Assignment> The lines to return are the one containing "Полоса горячекатаная" and all that follow it in the entries below, duplicated exactly and nothing else.

** Opening Extracted data block **

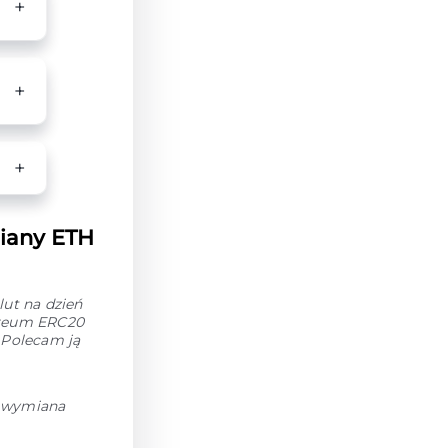
iany ETH
ut na dzień
ereum ERC20
 Polecam ją
h wymiana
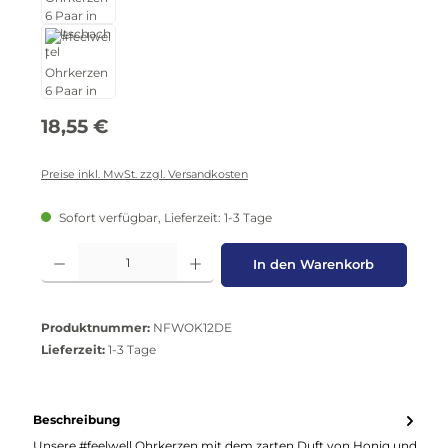
Regulärer Preis:
18,55 €
Preise inkl. MwSt. zzgl. Versandkosten
Sofort verfügbar, Lieferzeit: 1-3 Tage
Produkt Anzahl: Gib den gewünschten Wert ein oder benutze die Schaltflä
In den Warenkorb
Produktnummer:
NFWOK12DE
Lieferzeit:
1-3 Tage
Beschreibung
Unsere #feelwell Ohrkerzen mit dem zarten Duft von Honig und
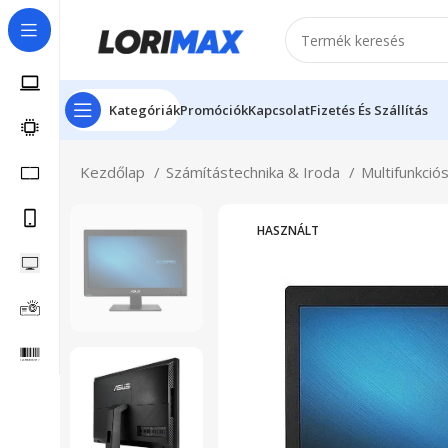
Kategóriák
Promóciók
Kapcsolat
Fizetés És Szállítás
Kezdőlap
Számítástechnika & Iroda
Multifunkció
HASZNÁLT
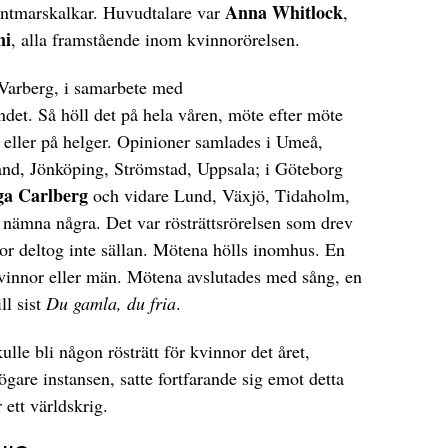
Anna Whitlock
dentmarskalkar. Huvudtalare var
,
ni
, alla framstående inom kvinnorörelsen.
 Varberg, i samarbete med
det. Så höll det på hela våren, möte efter möte
id eller på helger. Opinioner samlades i Umeå,
nd, Jönköping, Strömstad, Uppsala; i Göteborg
ga Carlberg
och vidare Lund, Växjö, Tidaholm,
 nämna några. Det var rösträttsrörelsen som drev
r deltog inte sällan. Mötena hölls inomhus. En
kvinnor eller män. Mötena avslutades med sång, en
ll sist
Du gamla, du fria
.
kulle bli någon rösträtt för kvinnor det året,
gare instansen, satte fortfarande sig emot detta
 ett världskrig.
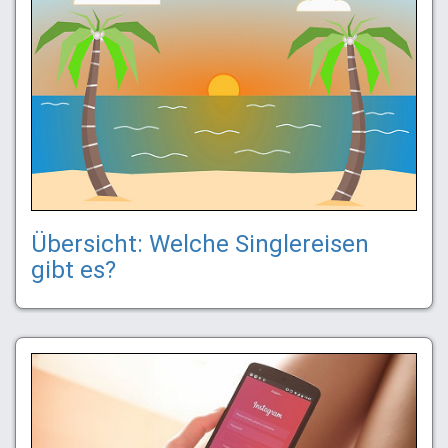
Übersicht: Welche Singlereisen
gibt es?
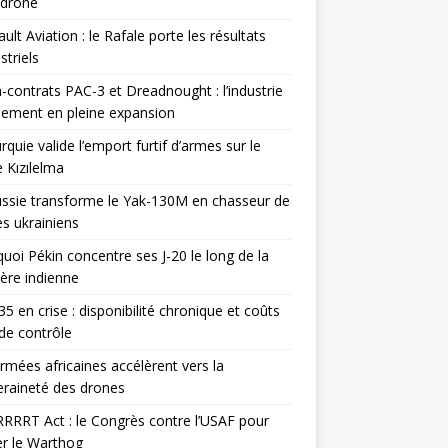
odrone
ult Aviation : le Rafale porte les résultats
triels
contrats PAC-3 et Dreadnought : l’industrie
ement en pleine expansion
rquie valide l’emport furtif d’armes sur le
 Kızılelma
ssie transforme le Yak-130M en chasseur de
s ukrainiens
uoi Pékin concentre ses J-20 le long de la
ière indienne
35 en crise : disponibilité chronique et coûts
de contrôle
rmées africaines accélèrent vers la
raineté des drones
RRRT Act : le Congrès contre l’USAF pour
r le Warthog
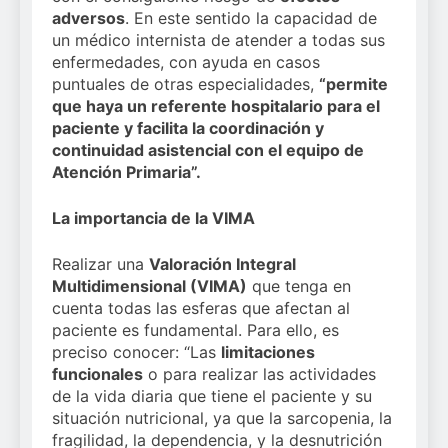
adversos
. En este sentido la capacidad de
un médico internista de atender a todas sus
enfermedades, con ayuda en casos
puntuales de otras especialidades,
“permite
que haya un referente hospitalario para el
paciente y facilita la coordinación y
continuidad asistencial con el equipo de
Atención Primaria”.
La importancia de la VIMA
Realizar una
Valoración Integral
Multidimensional (VIMA)
que tenga en
cuenta todas las esferas que afectan al
paciente es fundamental. Para ello, es
preciso conocer: “Las
limitaciones
funcionales
o para realizar las actividades
de la vida diaria que tiene el paciente y su
situación nutricional, ya que la sarcopenia, la
fragilidad, la dependencia, y la desnutrición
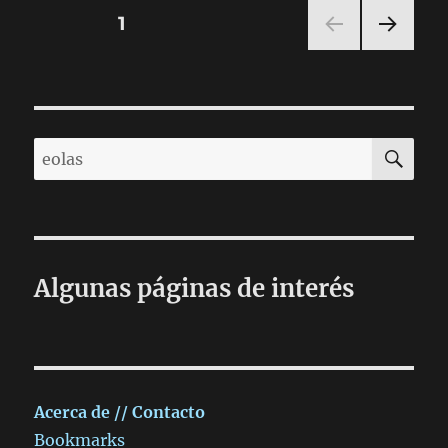
plugins…
Paginación
PÁGINA
1
PRÓ
de
XIMA
PÁGI
entradas
NA
BU
Buscar
por:
Algunas páginas de interés
Acerca de // Contacto
Bookmarks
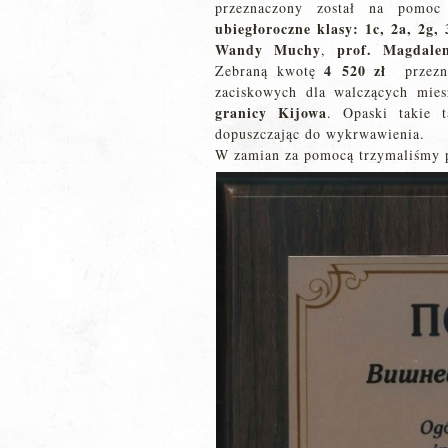
przeznaczony został na pomoc 
ubiegłoroczne klasy: 1c, 2a, 2g,
Wandy Muchy
prof. Magdale
,
4 520 zł
Zebraną kwotę
przeznac
zaciskowych dla walczących mie
granicy Kijowa
. Opaski takie 
dopuszczając do wykrwawienia.
W zamian za pomocą trzymaliśmy 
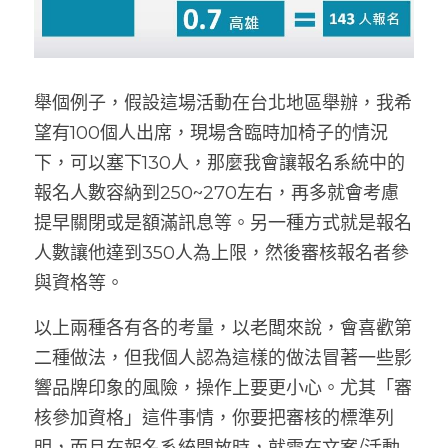
舉個例子，假設這場活動在台北地區舉辦，我希
望有100個人出席，現場含臨時加椅子的情況
下，可以塞下130人，那麼我會讓報名系統中的
報名人數容納到250~270左右，再多就會考慮
提早關閉或是額滿訊息等。另一種方式就是報名
人數讓他達到350人為上限，然後審核報名者參
與資格等。
以上兩種各有各的考量，以老闆來說，會喜歡第
二種做法，但我個人認為這樣的做法冒著一些影
響品牌印象的風險，操作上要更小心。尤其「審
核參加資格」這件事情，你要把審核的標準列
明，而且在報名系統開放時，就需在文案/活動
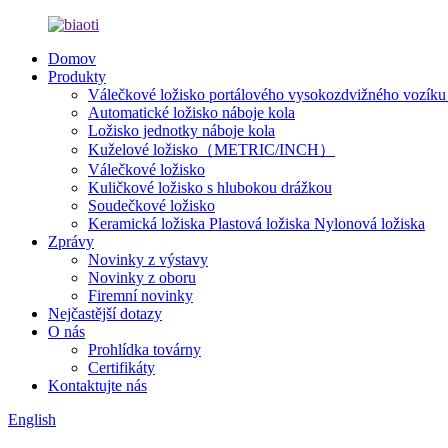
Domov
Produkty
Válečkové ložisko portálového vysokozdvižného vozíku /
Automatické ložisko náboje kola
Ložisko jednotky náboje kola
Kuželové ložisko（METRIC/INCH）
Válečkové ložisko
Kuličkové ložisko s hlubokou drážkou
Soudečkové ložisko
Keramická ložiska Plastová ložiska Nylonová ložiska
Zprávy
Novinky z výstavy
Novinky z oboru
Firemní novinky
Nejčastější dotazy
O nás
Prohlídka továrny
Certifikáty
Kontaktujte nás
English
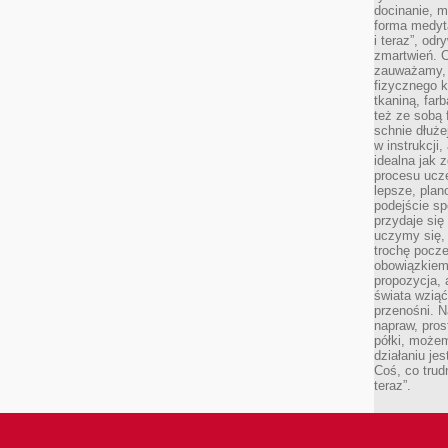
docinanie, m
forma medyt
i teraz”, od
zmartwień. C
zauważamy, 
fizycznego 
tkaniną, far
też ze sobą 
schnie dłuże
w instrukcji
idealna jak 
procesu ucze
lepsze, plan
podejście sp
przydaje się
uczymy się,
trochę pocz
obowiązkiem 
propozycja,
świata wziąć
przenośni. N
napraw, pros
półki, może
działaniu je
Coś, co trud
teraz”.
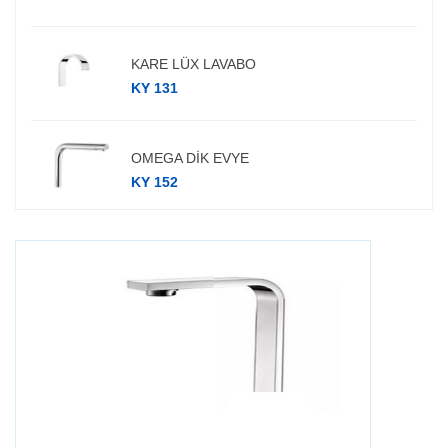
KARE LÜX LAVABO
KY 131
OMEGA DİK EVYE
KY 152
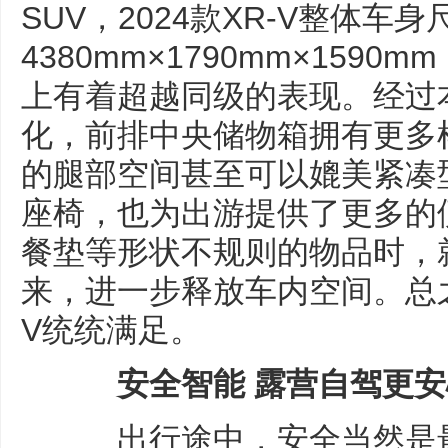
SUV，2024款XR-V整体车
4380mm×1790mm×1590
上有着超越同级的表现。经过本
化，前排中央储物箱拥有更多
的腿部空间甚至可以媲美紧凑
座椅，也为出游提供了更多的
餐垫等形状不规则的物品时，
来，进一步释放车内空间。总之
V统统满足。
安全智能 露营自驾更安
出行途中，安全当然是最重要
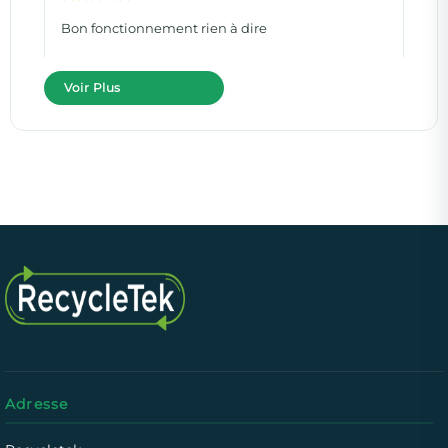
Bon fonctionnement rien à dire
Voir Plus
Adresse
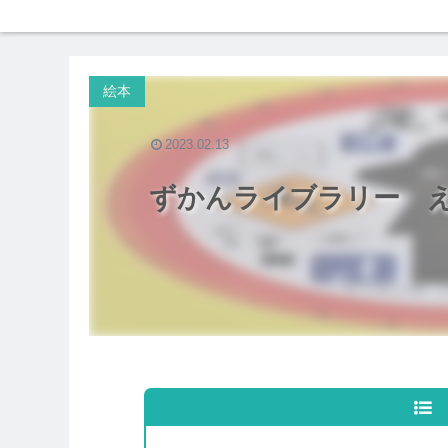
絵本
2023.02.13
ずかんライブラリー 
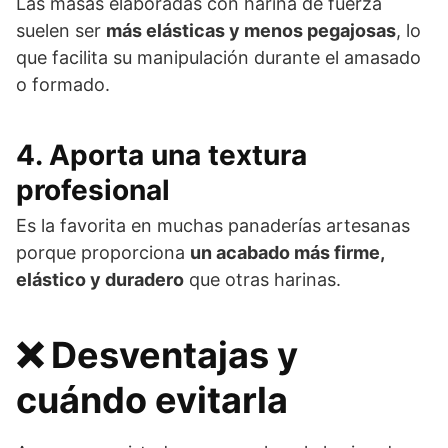
Las masas elaboradas con harina de fuerza
suelen ser
más elásticas y menos pegajosas
, lo
que facilita su manipulación durante el amasado
o formado.
4.
Aporta una textura
profesional
Es la favorita en muchas panaderías artesanas
porque proporciona
un acabado más firme,
elástico y duradero
que otras harinas.
❌ Desventajas y
cuándo evitarla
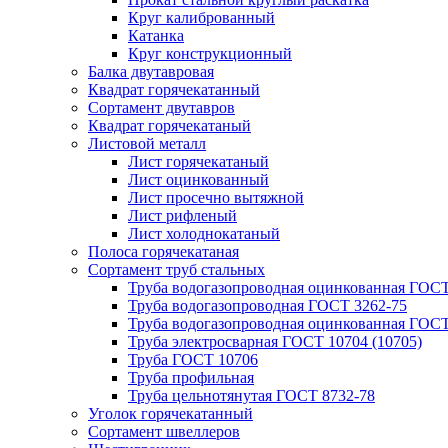
Круг калиброванный
Катанка
Круг конструкционный
Балка двутавровая
Квадрат горячекатанный
Сортамент двутавров
Квадрат горячекатаный
Листовой металл
Лист горячекатаный
Лист оцинкованный
Лист просечно вытяжной
Лист рифленый
Лист холоднокатаный
Полоса горячекатаная
Сортамент труб стальных
Труба водогазопроводная оцинкованная ГОС
Труба водогазопроводная ГОСТ 3262-75
Труба водогазопроводная оцинкованная ГОСТ
Труба электросварная ГОСТ 10704 (10705)
Труба ГОСТ 10706
Труба профильная
Труба цельнотянутая ГОСТ 8732-78
Уголок горячекатанный
Сортамент швеллеров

** Closing Extracted data block **

Response to this exercise>
Полоса горячекатаная
Сортамент труб стальных
Труба водогазопроводная оцинкованная ГОС
Труба водогазопроводная ГОСТ 3262-75
Труба водогазопроводная оцинкованная ГОСТ
Труба электросварная ГОСТ 10704 (10705)
Труба ГОСТ 10706
Труба профильная
Труба цельнотянутая ГОСТ 8732-78
Уголок горячекатанный
Сортамент швеллеров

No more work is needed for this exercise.